Steven Delaney: Congrats on the strong start to 2023. It sounds like Lima is just kind of on fire down there. You were talking about quarter-over-quarter, year-over-year for 1Q. Are you at a point at this point in May, where you can give us some sense of what your estimated range for origination volume from Lima might be for 2023? And how that would compare to 2022 on a full year basis?

Gudmundur Kristjansson: Thanks, Steve. No, it’s a great question. Yes, we’re very happy with how Lima is performing and some of the things that are creating challenges in the marketplace currently, the volatility, the reduced access to leverage and some of the banking turmoil, and we think that continues to create good opportunities for Lima One as they lend in the business purpose space. And so as we think about the volume, yes, we think volume will continue to increase throughout the year. Based on what we’re seeing, March, April, May, probably Q2 is going to be, let’s say, around $500 million, probably a little shy of $500 million. And we would expect, as we go into the second half of the year, we kind of get back to a run rate of perhaps $600 million a quarter.

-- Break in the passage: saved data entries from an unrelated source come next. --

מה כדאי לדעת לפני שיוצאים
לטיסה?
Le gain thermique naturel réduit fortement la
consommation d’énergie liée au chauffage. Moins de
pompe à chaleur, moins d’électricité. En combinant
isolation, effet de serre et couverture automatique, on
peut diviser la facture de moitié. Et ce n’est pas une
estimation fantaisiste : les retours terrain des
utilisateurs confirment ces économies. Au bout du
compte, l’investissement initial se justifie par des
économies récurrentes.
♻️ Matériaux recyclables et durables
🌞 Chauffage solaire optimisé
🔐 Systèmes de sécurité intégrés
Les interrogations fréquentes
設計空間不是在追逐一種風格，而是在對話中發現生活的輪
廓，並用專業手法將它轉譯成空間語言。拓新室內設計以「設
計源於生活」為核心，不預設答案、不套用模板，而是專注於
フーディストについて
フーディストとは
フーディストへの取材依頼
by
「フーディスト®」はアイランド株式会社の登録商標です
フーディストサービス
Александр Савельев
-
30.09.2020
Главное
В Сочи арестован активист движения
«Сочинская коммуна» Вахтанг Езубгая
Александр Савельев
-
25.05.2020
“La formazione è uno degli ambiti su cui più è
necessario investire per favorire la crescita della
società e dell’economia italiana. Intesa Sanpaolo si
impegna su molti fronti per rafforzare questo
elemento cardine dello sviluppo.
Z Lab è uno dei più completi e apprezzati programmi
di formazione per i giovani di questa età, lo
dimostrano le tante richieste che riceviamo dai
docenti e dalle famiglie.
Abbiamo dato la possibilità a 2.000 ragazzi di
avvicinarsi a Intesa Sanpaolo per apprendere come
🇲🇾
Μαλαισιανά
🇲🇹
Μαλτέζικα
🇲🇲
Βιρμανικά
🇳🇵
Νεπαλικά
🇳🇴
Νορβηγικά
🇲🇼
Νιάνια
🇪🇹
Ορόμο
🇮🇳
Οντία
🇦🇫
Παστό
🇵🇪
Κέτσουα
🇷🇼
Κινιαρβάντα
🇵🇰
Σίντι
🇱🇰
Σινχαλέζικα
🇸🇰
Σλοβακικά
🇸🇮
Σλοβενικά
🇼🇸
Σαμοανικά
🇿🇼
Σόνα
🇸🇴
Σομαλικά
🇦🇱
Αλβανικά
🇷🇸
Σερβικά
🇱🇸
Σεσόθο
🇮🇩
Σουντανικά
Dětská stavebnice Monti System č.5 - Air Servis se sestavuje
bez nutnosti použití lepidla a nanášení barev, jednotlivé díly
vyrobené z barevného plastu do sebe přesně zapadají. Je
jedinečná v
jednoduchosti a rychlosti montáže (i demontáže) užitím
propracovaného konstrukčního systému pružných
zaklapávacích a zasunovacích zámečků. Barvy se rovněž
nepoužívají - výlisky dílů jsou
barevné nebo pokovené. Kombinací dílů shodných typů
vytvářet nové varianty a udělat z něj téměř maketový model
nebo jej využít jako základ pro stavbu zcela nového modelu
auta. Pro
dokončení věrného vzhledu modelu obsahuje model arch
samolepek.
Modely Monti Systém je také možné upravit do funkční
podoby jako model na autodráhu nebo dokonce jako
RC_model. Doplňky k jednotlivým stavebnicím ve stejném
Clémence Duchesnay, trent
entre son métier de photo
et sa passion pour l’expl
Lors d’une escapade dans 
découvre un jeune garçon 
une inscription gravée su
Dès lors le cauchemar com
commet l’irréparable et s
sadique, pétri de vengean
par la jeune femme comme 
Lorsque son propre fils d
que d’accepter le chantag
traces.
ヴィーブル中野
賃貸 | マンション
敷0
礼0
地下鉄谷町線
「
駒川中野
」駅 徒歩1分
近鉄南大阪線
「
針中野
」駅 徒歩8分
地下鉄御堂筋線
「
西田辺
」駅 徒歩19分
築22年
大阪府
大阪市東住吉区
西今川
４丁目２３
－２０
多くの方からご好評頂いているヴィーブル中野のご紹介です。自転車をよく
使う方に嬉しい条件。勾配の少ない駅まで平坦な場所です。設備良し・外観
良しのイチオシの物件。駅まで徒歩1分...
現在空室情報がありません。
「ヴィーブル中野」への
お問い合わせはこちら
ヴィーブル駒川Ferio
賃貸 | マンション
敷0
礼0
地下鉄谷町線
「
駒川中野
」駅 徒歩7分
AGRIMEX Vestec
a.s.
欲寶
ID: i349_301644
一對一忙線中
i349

And so if you add that up $500 million for Q2 and $600 million each quarter in the second half of the year, we’re probably looking at around $2 billion for full 2023 and so I think that’s kind of a modest expectation. And yes, I think there’s room for upside, too, depending on how the market evolves, but we think that’s a really good performance in the context of kind of a challenging backdrop in the overall market.

Steven Delaney: Great. Remind me, Gudmundur, what 2022 was. I’m sure it’s in my model. I just — I don’t have that open.

Gudmundur Kristjansson: Yes, it was $2.3 billion.

Steven Delaney: $2.3 billion, so down just a touch and obviously, a higher rate market, for sure. And we were pleasantly surprised to be beaten on your book value number, up 3%. to $16. Can you comment — Craig, you mentioned $2.50 of per share discount accretion. When we think about 1Q, obviously, you had discount accretion but were there actually — were you observing any secondary trades, market price indications that was there any positive price adjustment on which you own in addition to your discount?

Craig Knutson: Yes, Steve, thanks for the question. So the answer is yes. There was some price appreciation during the quarter. The loan book overall, I would say, was probably up 1.5 points or so. Obviously, we gave some of that back on the hedges that we had and on the securitized debt. So that’s really how the book value shook out. I mean overall, I think it was primarily due to rates and I think we showed at the end of the fourth quarter that we had a positive duration. So it wasn’t necessarily a big surprise. But those are sort of the key components.

Operator: . And at this time, no one is queuing up for a question.

Craig Knutson: All right. Well, thank you, operator. Thanks, everyone, for listening today, and we’ll look forward to our next update in August.

Operator: Thank you. And ladies and gentlemen, this conference is available for replay beginning at 12 Eastern today, running through August 5 at midnight. You may access the AT&T replay system by dialing 866-207-1041 and entering the access code 6223657. International callers can dial 402-970-0847. And that does conclude our conference for today. Thank you for your participation and for using AT&T Event Conferencing. You may now disconnect.